UNITED STATES
SECURITIES AND EXCHANGE COMMISSION
Washington, D.C. 20549
FORM 8-K
CURRENT REPORT
Pursuant to Section 13 or 15(d) of the
Securities Exchange Act of 1934
Date of Report (Date of earliest event reported): August 16, 2012
SCRIPSAMERICA, INC.
(Exact Name of Registrant as Specified in Charter)
Delaware | 000-54550 | 26-2598594 | ||
(State or Other Jurisdiction of Incorporation) | (Commission File Number) | (I.R.S. Employer Identification No.) |
77 McCullough Drive, Suite 7, New Castle, Delaware 19720
(Address of Principal Executive Offices)(Zip Code)
Registrant’s telephone number, including area code: (800) 957-7622
Not Applicable
(Former Name or Former Address, if Changed Since Last Report)
Check the appropriate box below if the Form 8-K filing is intended to simultaneously satisfy the filing obligation of the registrant under any of the following provisions:
o | Written communications pursuant to Rule 425 under the Securities Act (17 CFR 230.425) |
o | Soliciting material pursuant to Rule 14a-12 under the Exchange Act (17 CFR 240.14a-12) |
o | Pre-commencement communications pursuant to Rule 14d-2(b) under the Exchange Act (17 CFR 240.14d-2(b)) |
o | Pre-commencement communications pursuant to Rule 13e-4(c) under the Exchange Act (17 CFR 240.13e-4(c)) |
Item 1.01 Entry into a Material Definitive Agreement.
On August 16, 2012, the registrant entered into a loan agreement with Development 72, LLC for the purpose of buildingthe inventory of RapiMed rapidly dissolving formulation products.Development 72 made a four (4) year term loan to the registrant in the amount of $500,001. The registrant received the loan proceeds on Friday, August 17, 2012. The loan is secured by the assets of the registrant. Development 72 is the holder of record of 2,990,252 shares of the registrant’s Series A Preferred Stock which is convertible into 5,980,504 shares of the registrant’s common stock (representing approximately 9.6% of the outstanding shares). In addition, the manager of Development 72, Andrius Pranskevicius, is a member of the registrant’s board of directors.
This loan bears interest at the rate of 9% per annum and will be paid back in 48 equal monthly installments of interest and principal payments of $12,442.55. The registrant will start making the monthly payments on September 15, 2012 and will make the last payment on August 15, 2016. The registrant may prepay the loan, in full or in part, subject to a prepayment penalty equal to 5% of the amount of principal being prepaid.

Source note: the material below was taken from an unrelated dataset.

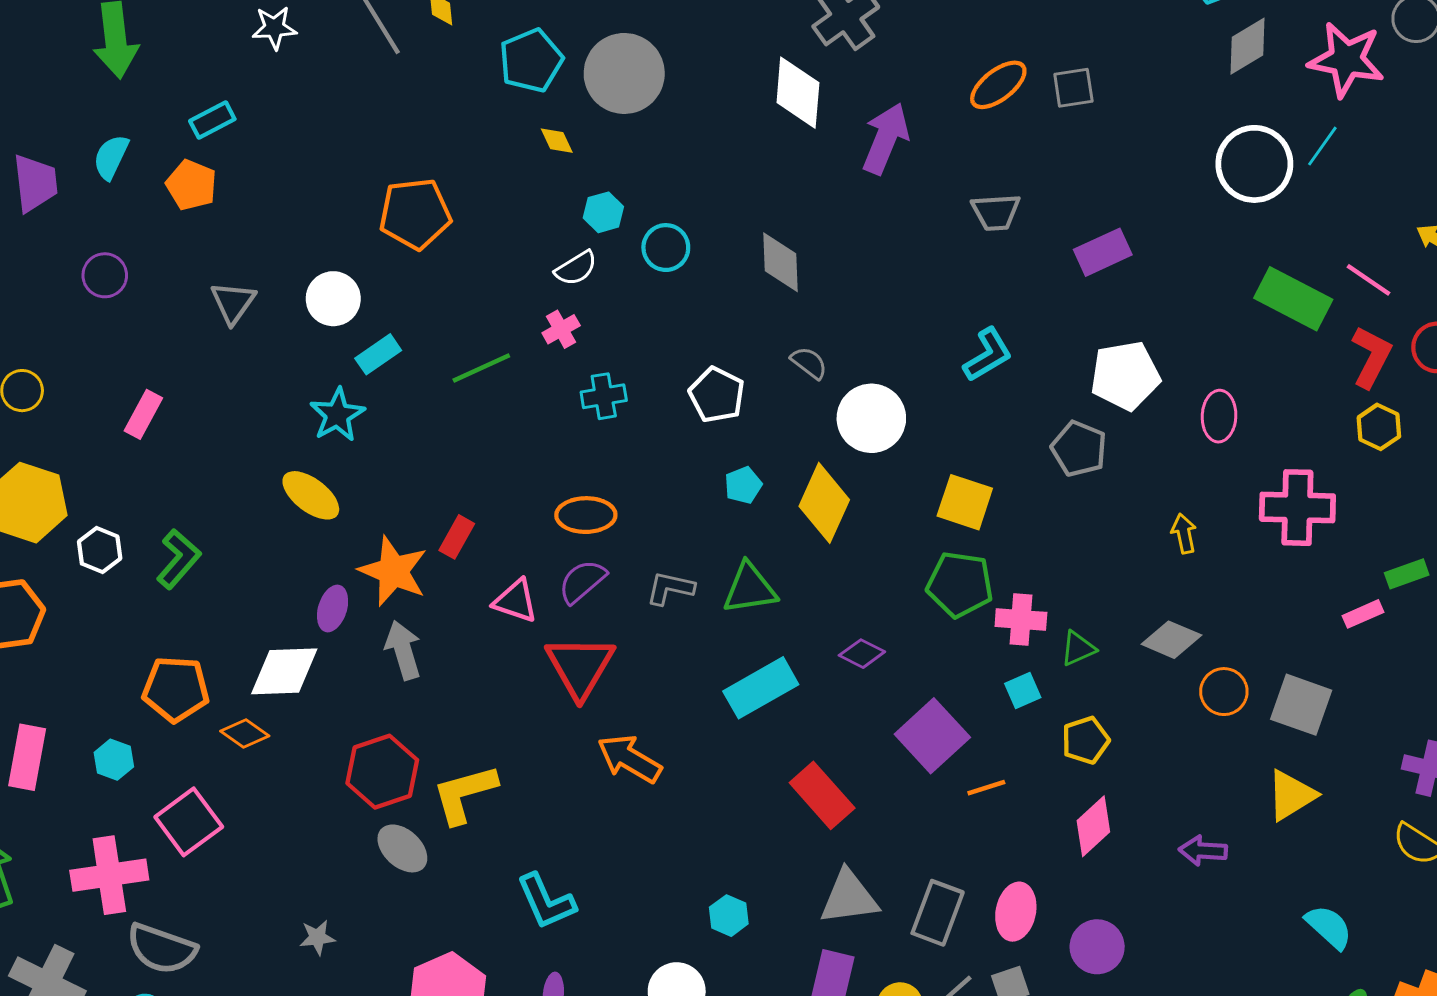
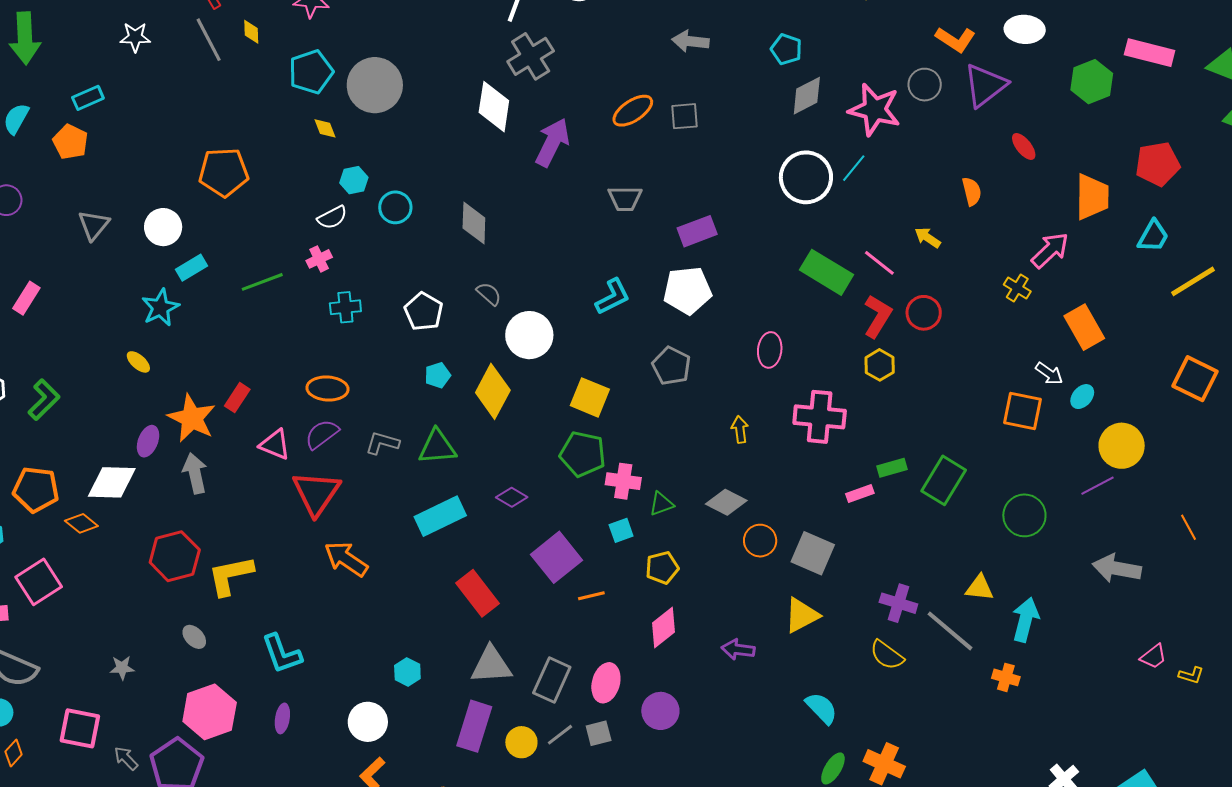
white pentagon: (1125, 376) -> (687, 290), moved
yellow ellipse: (311, 495) -> (138, 362), size x0.6
gray ellipse: (402, 848) -> (194, 637), moved, size x0.7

In addition to the monthly loan repayments, during the 48 month period ending August 15, 2016, and regardless if the loan is prepaid in full, the registrant will pay to Development 72 a royalty equal to one percent (1%) of all revenues that the registrant receives from the registrant’s sale or distribution of its RapiMed rapidly dissolving formulation products. The royalty payments will be made quarterly and are subject to a fee for late payment or underpayment.
In the event of a default, the interest rate on the loan will increase to 13% for as long as the default continues. Under the term loan promissory note, a default will occur upon (i) non-payment of a monthly installment or non-performance under the note or loan agreement, which is not cured within ten (10) days of written notice of such non-payment or non-performance from Development 72, (ii) a materially false representation or warranty made to Development 72 in connection with the loan, (iii) a bankruptcy or dissolution of the registrant or (iv) a change of control of the registrant or an acquisition of an entity or business by the registrant without the affirmative vote of Andrius Pranskevicius as a board member of the registrant.

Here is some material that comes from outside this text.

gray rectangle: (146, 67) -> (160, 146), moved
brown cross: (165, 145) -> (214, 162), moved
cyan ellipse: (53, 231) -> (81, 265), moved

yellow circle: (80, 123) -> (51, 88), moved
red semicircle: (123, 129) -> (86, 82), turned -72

Under the loan agreement, the registrant is subject to various negative covenants, including (i) restrictions on secured loans (subject to certain exceptions), (ii) judgments against the registrant in excess of $25,000, (iii) prepayment of any long-term debt of the registrant other than promissory notes held by certain investors in the registrant, and (iv) repurchases by the registrant of outstanding shares of its common stock.

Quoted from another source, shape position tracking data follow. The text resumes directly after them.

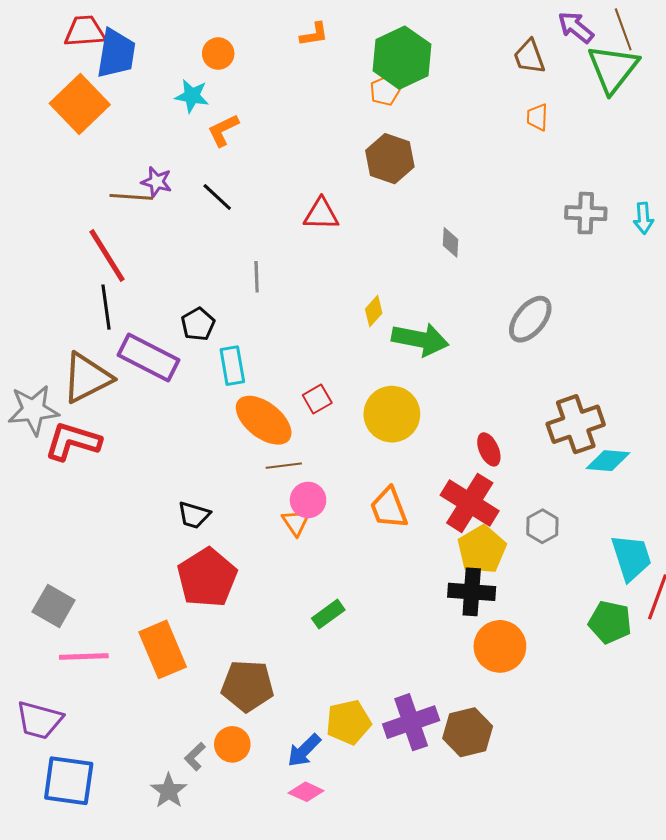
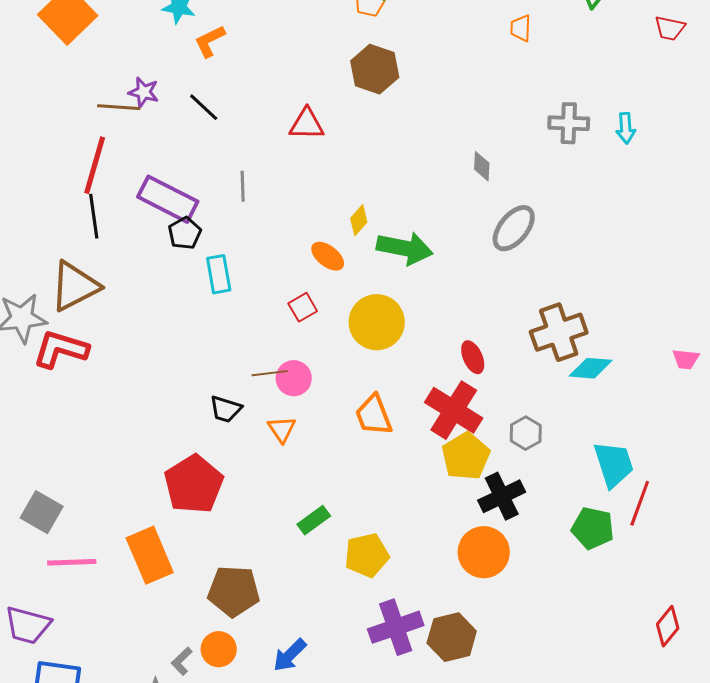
gray diamond: (450, 242) -> (482, 166), moved
red line: (107, 256) -> (95, 165), turned 48
purple rectangle: (148, 358) -> (168, 199), moved
orange ellipse: (264, 420) -> (328, 256), moved, size x0.6
pink circle: (308, 500) -> (294, 378), moved
black trapezoid: (194, 515) -> (226, 409), moved
black cross: (472, 592) -> (502, 496), moved, turned -30
yellow pentagon: (348, 722) -> (367, 555), moved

The loan agreement also provides certain financial covenants which limit the amount of indebtedness the registrant may incur until the loan to Development 72 is repaid and restricts the payment of any dividends on its capital stock except for dividends payable with respect to the registrant’s outstanding shares of its Series A Preferred Stock.
The description of the loan agreement and the term loan promissory note contained in this Item 1.01 is a summary and is qualified in its entirety by reference to the loan agreement and the term loan promissory note which are attached hereto as exhibits, and which are incorporated herein by reference.
Item 2.03 Creation of a Direct Financial Obligation or an Obligation under an Off-Balance Sheet Arrangement of a registrant.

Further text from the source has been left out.